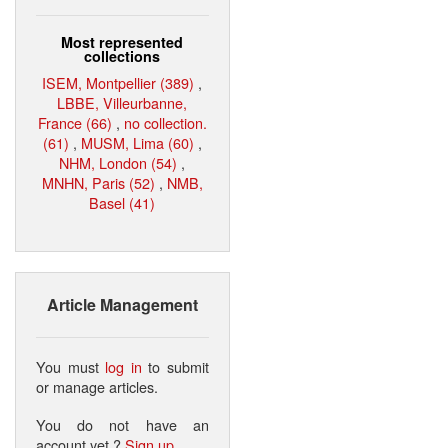
Most represented
collections
ISEM, Montpellier (389)
,
LBBE, Villeurbanne,
France (66)
,
no collection.
(61)
,
MUSM, Lima (60)
,
NHM, London (54)
,
MNHN, Paris (52)
,
NMB,
Basel (41)
Article Management
You must
log in
to submit
or manage articles.
You do not have an
account yet ?
Sign up
.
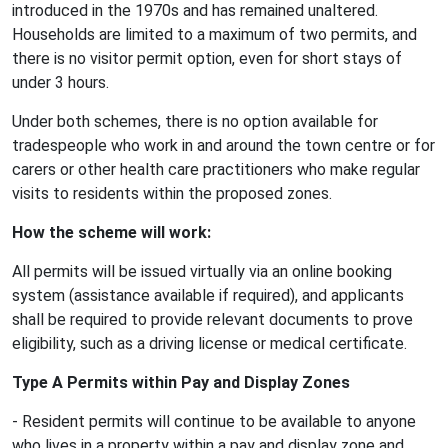
introduced in the 1970s and has remained unaltered.
Households are limited to a maximum of two permits, and
there is no visitor permit option, even for short stays of
under 3 hours.
Under both schemes, there is no option available for
tradespeople who work in and around the town centre or for
carers or other health care practitioners who make regular
visits to residents within the proposed zones.
How the scheme will work:
All permits will be issued virtually via an online booking
system (assistance available if required), and applicants
shall be required to provide relevant documents to prove
eligibility, such as a driving license or medical certificate.
Type A Permits within Pay and Display Zones
- Resident permits will continue to be available to anyone
who lives in a property within a pay and display zone and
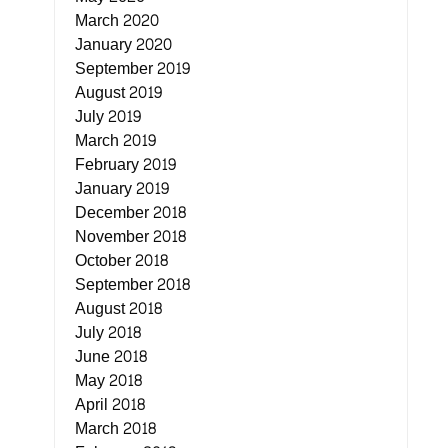
March 2020
January 2020
September 2019
August 2019
July 2019
March 2019
February 2019
January 2019
December 2018
November 2018
October 2018
September 2018
August 2018
July 2018
June 2018
May 2018
April 2018
March 2018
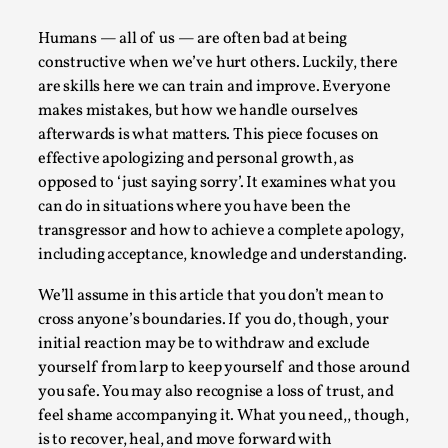
A Transformative Journey of a Character in
Humans — all of us — are often bad at being
Larp
constructive when we’ve hurt others. Luckily, there
By Ashley Perryman
2026-07-22
are skills here we can train and improve. Everyone
Documentation
,
makes mistakes, but how we handle ourselves
afterwards is what matters. This piece focuses on
Content advisory: Spoilers, witnessing suicide, trauma
effective apologizing and personal growth, as
recovery Introduction This character jo...
opposed to ‘just saying sorry’. It examines what you
Read More...
can do in situations where you have been the
transgressor and how to achieve a complete apology,
including acceptance, knowledge and understanding.
We’ll assume in this article that you don’t mean to
cross anyone’s boundaries. If you do, though, your
initial reaction may be to withdraw and exclude
yourself from larp to keep yourself and those around
you safe. You may also recognise a loss of trust, and
feel shame accompanying it. What you need,, though,
is to recover, heal, and move forward with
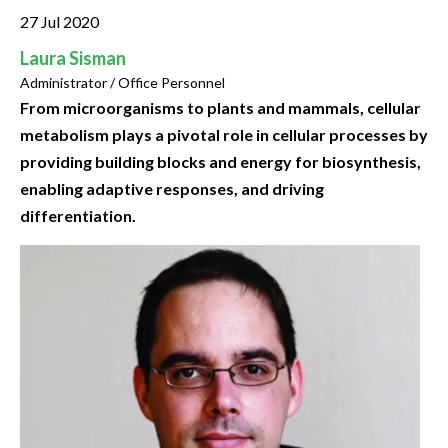
27 Jul 2020
Laura Sisman
Administrator / Office Personnel
From microorganisms to plants and mammals, cellular
metabolism plays a pivotal role in cellular processes by
providing building blocks and energy for biosynthesis,
enabling adaptive responses, and driving
differentiation.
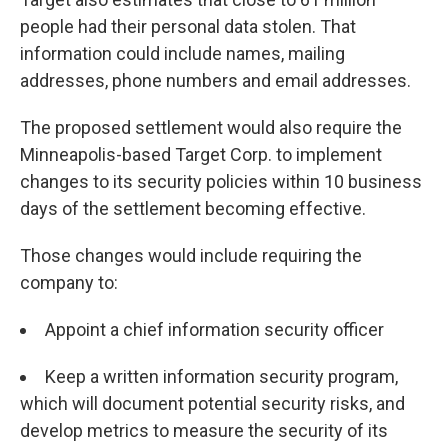
people had their personal data stolen. That
information could include names, mailing
addresses, phone numbers and email addresses.
The proposed settlement would also require the
Minneapolis-based Target Corp. to implement
changes to its security policies within 10 business
days of the settlement becoming effective.
Those changes would include requiring the
company to:
Appoint a chief information security officer
Keep a written information security program,
which will document potential security risks, and
develop metrics to measure the security of its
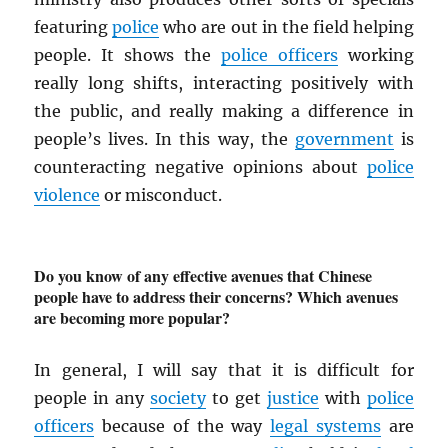
featuring
police
who are out in the field helping
people. It shows the
police officers
working
really long shifts, interacting positively with
the public, and really making a difference in
people’s lives. In this way, the
government
is
counteracting negative opinions about
police
violence
or misconduct.
Do you know of any effective avenues that Chinese
people have to address their concerns? Which avenues
are becoming more popular?
In general, I will say that it is difficult for
people in any
society
to get
justice
with
police
officers
because of the way
legal systems
are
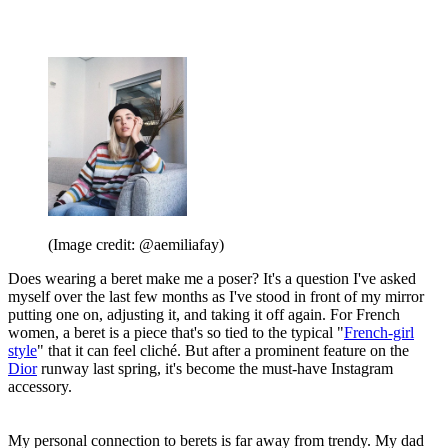
(Image credit: @aemiliafay)
Does wearing a beret make me a poser? It's a question I've asked
myself over the last few months as I've stood in front of my mirror
putting one on, adjusting it, and taking it off again. For French
women, a beret is a piece that's so tied to the typical "
French-girl
style
" that it can feel cliché. But after a prominent feature on the
Dior
runway last spring, it's become the must-have Instagram
accessory.
My personal connection to berets is far away from trendy. My dad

- Task instructions: An exact copy of the listing is required; return it without any pictures.

- Answer space:
Most represented
collections
ISEM, Montpellier (389)
,
LBBE, Villeurbanne,
France (66)
,
no collection.
(61)
,
MUSM, Lima (60)
,
NHM, London (54)
,
MNHN, Paris (52)
,
NMB,
Basel (41)
Article Management
You must
log in
to submit
or manage articles.
You do not have an
account yet ?
Sign up
.
introduced in the 1970s and has remained unaltered.
Households are limited to a maximum of two permits, and
there is no visitor permit option, even for short stays of
under 3 hours.
Under both schemes, there is no option available for
tradespeople who work in and around the town centre or for
carers or other health care practitioners who make regular
visits to residents within the proposed zones.
How the scheme will work:
All permits will be issued virtually via an online booking
system (assistance available if required), and applicants
shall be required to provide relevant documents to prove
eligibility, such as a driving license or medical certificate.
Type A Permits within Pay and Display Zones
- Resident permits will continue to be available to anyone
who lives in a property within a pay and display zone and
March 2020
January 2020
September 2019
August 2019
July 2019
March 2019
February 2019
January 2019
December 2018
November 2018
October 2018
September 2018
August 2018
July 2018
June 2018
May 2018
April 2018
March 2018
A Transformative Journey of a Character in
Humans — all of us — are often bad at being
Larp
constructive when we’ve hurt others. Luckily, there
By Ashley Perryman
2026-07-22
are skills here we can train and improve. Everyone
Documentation
,
makes mistakes, but how we handle ourselves
afterwards is what matters. This piece focuses on
Content advisory: Spoilers, witnessing suicide, trauma
effective apologizing and personal growth, as
recovery Introduction This character jo...
opposed to ‘just saying sorry’. It examines what you
Read More...
can do in situations where you have been the
transgressor and how to achieve a complete apology,
including acceptance, knowledge and understanding.
We’ll assume in this article that you don’t mean to
cross anyone’s boundaries. If you do, though, your
initial reaction may be to withdraw and exclude
yourself from larp to keep yourself and those around
you safe. You may also recognise a loss of trust, and
feel shame accompanying it. What you need,, though,
is to recover, heal, and move forward with
27 Jul 2020
Laura Sisman
Administrator / Office Personnel
From microorganisms to plants and mammals, cellular
metabolism plays a pivotal role in cellular processes by
providing building blocks and energy for biosynthesis,
enabling adaptive responses, and driving
differentiation.
people had their personal data stolen. That
information could include names, mailing
addresses, phone numbers and email addresses.
The proposed settlement would also require the
Minneapolis-based Target Corp. to implement
changes to its security policies within 10 business
days of the settlement becoming effective.
Those changes would include requiring the
company to:
Appoint a chief information security officer
Keep a written information security program,
which will document potential security risks, and
develop metrics to measure the security of its
featuring
police
who are out in the field helping
people. It shows the
police officers
working
really long shifts, interacting positively with
the public, and really making a difference in
people’s lives. In this way, the
government
is
counteracting negative opinions about
police
violence
or misconduct.
Do you know of any effective avenues that Chinese
people have to address their concerns? Which avenues
are becoming more popular?
In general, I will say that it is difficult for
people in any
society
to get
justice
with
police
officers
because of the way
legal systems
are
(Image credit: @aemiliafay)
Does wearing a beret make me a poser? It's a question I've asked
myself over the last few months as I've stood in front of my mirror
putting one on, adjusting it, and taking it off again. For French
women, a beret is a piece that's so tied to the typical "
French-girl
style
" that it can feel cliché. But after a prominent feature on the
Dior
runway last spring, it's become the must-have Instagram
accessory.
My personal connection to berets is far away from trendy. My dad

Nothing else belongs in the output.